Умка поднял голову, вопросительно посмотрел на возбуждённо разговаривающих людей. Ситуация явно касалась его, хотя, наверное, так и должно быть. Ведь он новенький в семье, и новым хозяевам требуется какое-то время, чтобы установит новый порядок вещей. Однако сухой тон неприятно резал слух, не суля ничего доброго.
Умка заурчал, поскорее уткнул нос во влажную газету – он больше не испытывал голод, но так было нужно; без намордника девочка пахла ещё сильнее.
- У них тоже был маленький спиногрыз, вроде тебя, – такой же пухленький и аппетитный, – Светка подмигнула ошарашенному брату.
- Сейчас точно схлопочешь! – Марина принялась усердно поглощать остывший ужин, чтобы хоть как-то отвлечься ото всего происходящего. Точнее от того, что ничего нового не происходило. Было как всегда. А это напрягало вдвойне.

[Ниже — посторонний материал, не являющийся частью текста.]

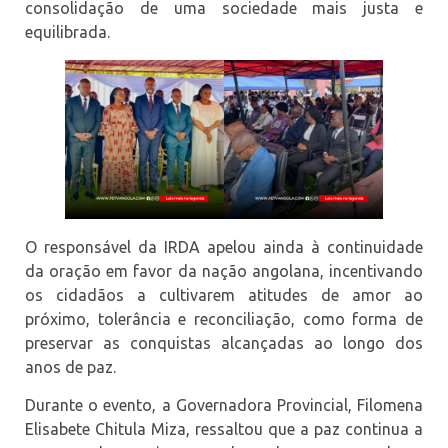
consolidação de uma sociedade mais justa e
equilibrada.
O responsável da IRDA apelou ainda à continuidade
da oração em favor da nação angolana, incentivando
os cidadãos a cultivarem atitudes de amor ao
próximo, tolerância e reconciliação, como forma de
preservar as conquistas alcançadas ao longo dos
anos de paz.
Durante o evento, a Governadora Provincial, Filomena
Elisabete Chitula Miza, ressaltou que a paz continua a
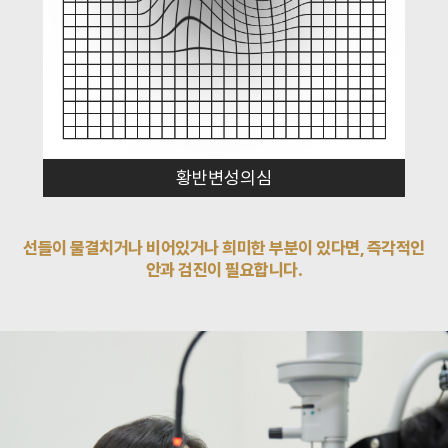
황반변성의심
선들이 물결치거나 비어있거나 희미한 부분이 있다면, 즉각적인
안과 검진이 필요합니다.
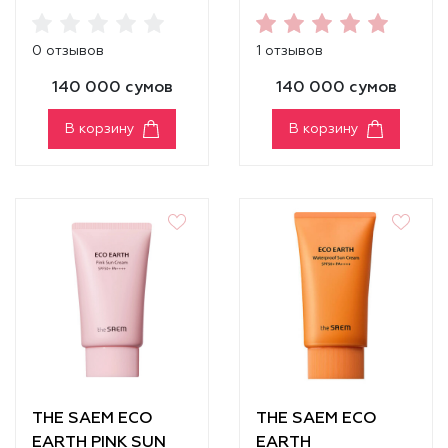
Cream
Care Sunscreen
SPF50+PA++++
SPF50+ PA++++
0 отзывов
1 отзывов
140 000 сумов
140 000 сумов
В корзину
В корзину
THE SAEM ECO
THE SAEM ECO
EARTH PINK SUN
EARTH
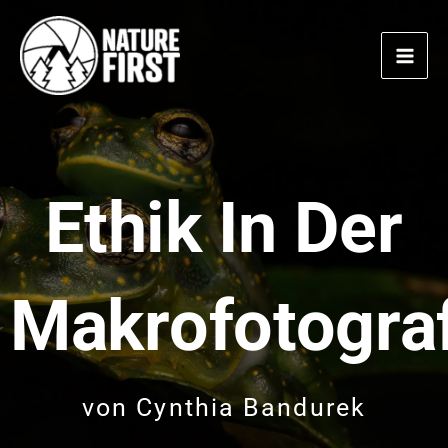
Zum
Inhalt
springen
Ethik In Der
Makrofotogra
von
Cynthia Bandurek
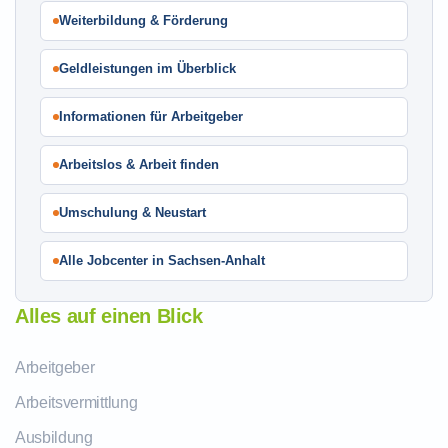
Weiterbildung & Förderung
Geldleistungen im Überblick
Informationen für Arbeitgeber
Arbeitslos & Arbeit finden
Umschulung & Neustart
Alle Jobcenter in Sachsen-Anhalt
Alles auf einen Blick
Arbeitgeber
Arbeitsvermittlung
Ausbildung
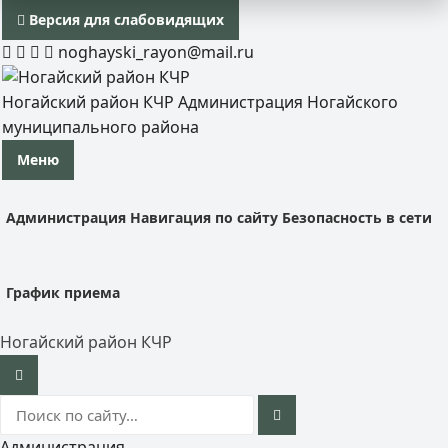
Версия для слабовидящих
noghayski_rayon@mail.ru
Ногайский район КЧР
Администрация Ногайского
муниципального района
Меню
Администрация
Навигация по сайту
Безопасность в сети
График приема
Ногайский район КЧР
Администрация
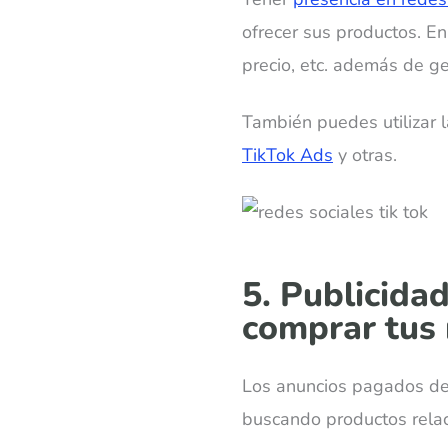
ofrecer sus productos. E
precio, etc. además de g
También puedes utilizar 
TikTok Ads
y otras.
5. Publicidad
comprar tus
Los anuncios pagados d
buscando productos relac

Девочка пожала плечами – обычно действия были более решительными и незамедлительными. Родители явно опасались окончательно утратить над ней контроль. И, надо сказать, не безосновательно. Светке давно уже казалось, что она престала быть маленькой и может не то чтобы творить всё что угодно, но, по крайней мере, высказываться на любые темы так, как того пожелает, не боясь при этом быть бесцеремонно заткнутой взрослыми принципами и откровенным недопониманием.
Тем более что на днях у неё впервые началось ЭТО.
То, что все эти годы периодически происходило с Мариной, когда она, ни с того ни с сего, становилась раздражительной и никуда не выходила из дому кроме работы. А если и выходила, то окружающим лучше было держаться подальше, дабы не напороться на какую-нибудь свежевыделанную «любезность». В такие дни Марина переставала носить белое и обтягивающее, замыкалась в себе и подолгу валялась на диване в позе эмбриона, не в силах улыбнуться, оказывая внимание лишь стиснутой в дрожащих объятиях подушке. Даже Глеб в открытую побаивался своей пассии, предпочитая отлёживаться на диване в гостиной. Он становился каким-то мягким и хлипким, словно фрагмент оброненного на пол студня, который при желании очень легко размазать ногами об линолеум. Но Марина почему-то этим никогда не пользовалась...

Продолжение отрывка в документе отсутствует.